EXERCISE: Only the number is wanted: tally the lines below that contain the word "việc".

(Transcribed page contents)
_ _ _
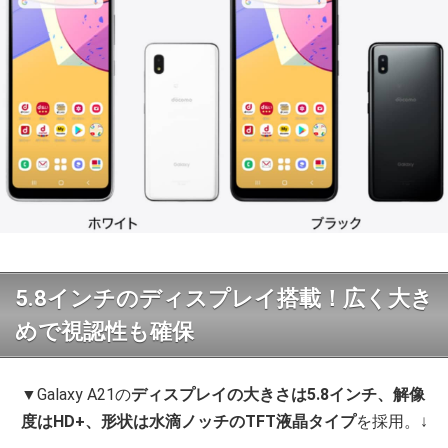
5.8インチのディスプレイ搭載！広く大き
めで視認性も確保
▼Galaxy A21の
ディスプレイの大きさは5.8インチ、解像
度はHD+、形状は水滴ノッチのTFT液晶タイプ
を採用。↓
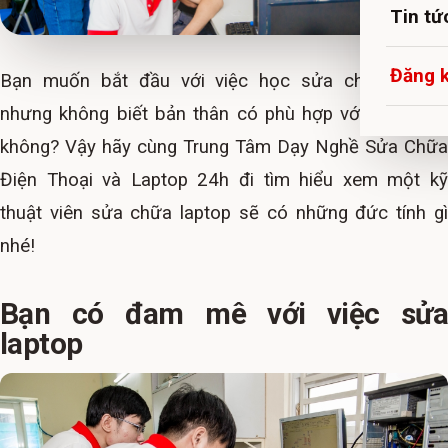
Tin tứ
Đăng 
Bạn muốn bắt đầu với việc học sửa chữa laptop
nhưng không biết bản thân có phù hợp với nghề này
không? Vậy hãy cùng Trung Tâm Dạy Nghề Sửa Chữa
Điện Thoại và Laptop 24h đi tìm hiểu xem một kỹ
thuật viên sửa chữa laptop sẽ có những đức tính gì
nhé!
Bạn có đam mê với việc sửa
laptop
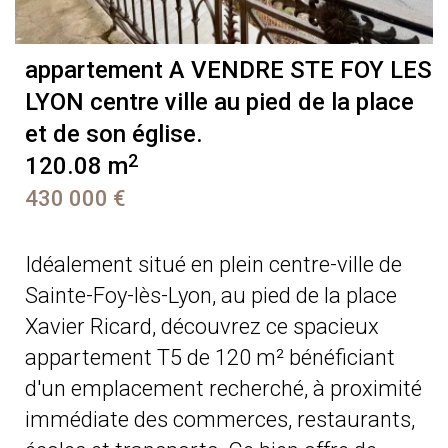
appartement A VENDRE
STE FOY LES
LYON centre ville au pied de la place
et de son église.
2
120.08 m
430 000 €
Idéalement situé en plein centre-ville de
Sainte-Foy-lès-Lyon, au pied de la place
Xavier Ricard, découvrez ce spacieux
appartement T5 de 120 m² bénéficiant
d'un emplacement recherché, à proximité
immédiate des commerces, restaurants,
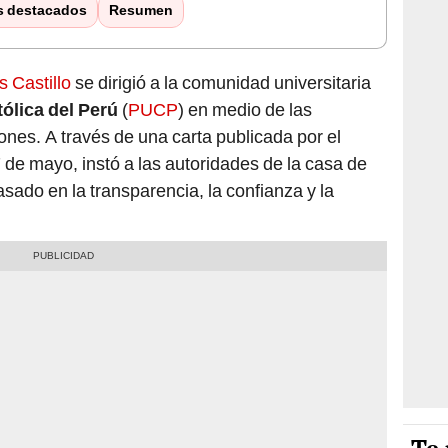
s destacados
Resumen
s Castillo
se dirigió a la comunidad universitaria
tólica del Perú
(
PUCP
) en medio de las
iones. A través de una carta publicada por el
 de mayo, instó a las autoridades de la casa de
sado en la transparencia, la confianza y la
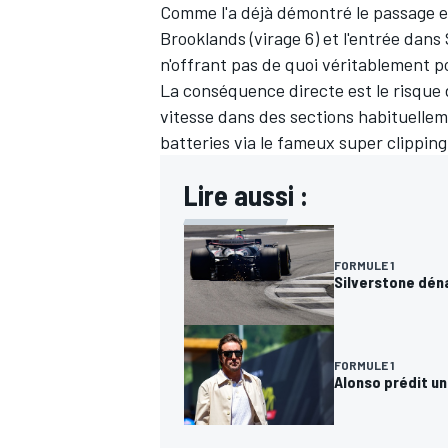
Comme l'a déjà démontré le passage en 
Brooklands (virage 6) et l'entrée dans 
n'offrant pas de quoi véritablement p
La conséquence directe est le risque 
vitesse dans des sections habituellem
batteries via le fameux super clippin
Lire aussi :
FORMULE 1
Silverstone déna
FORMULE 1
Alonso prédit un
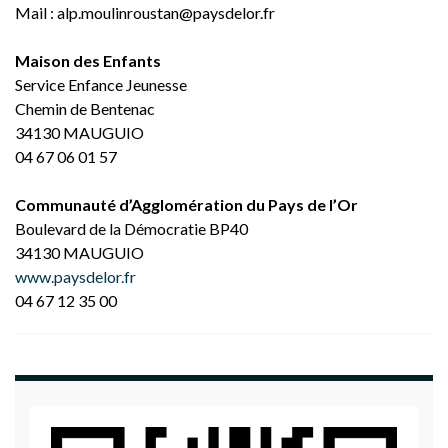
Mail : alp.moulinroustan@paysdelor.fr
Maison des Enfants
Service Enfance Jeunesse
Chemin de Bentenac
34130 MAUGUIO
04 67 06 01 57
Communauté d’Agglomération du Pays de l’Or
Boulevard de la Démocratie BP40
34130 MAUGUIO
www.paysdelor.fr
04 67 12 35 00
_ _ _
EXPECTED ANSWER: 2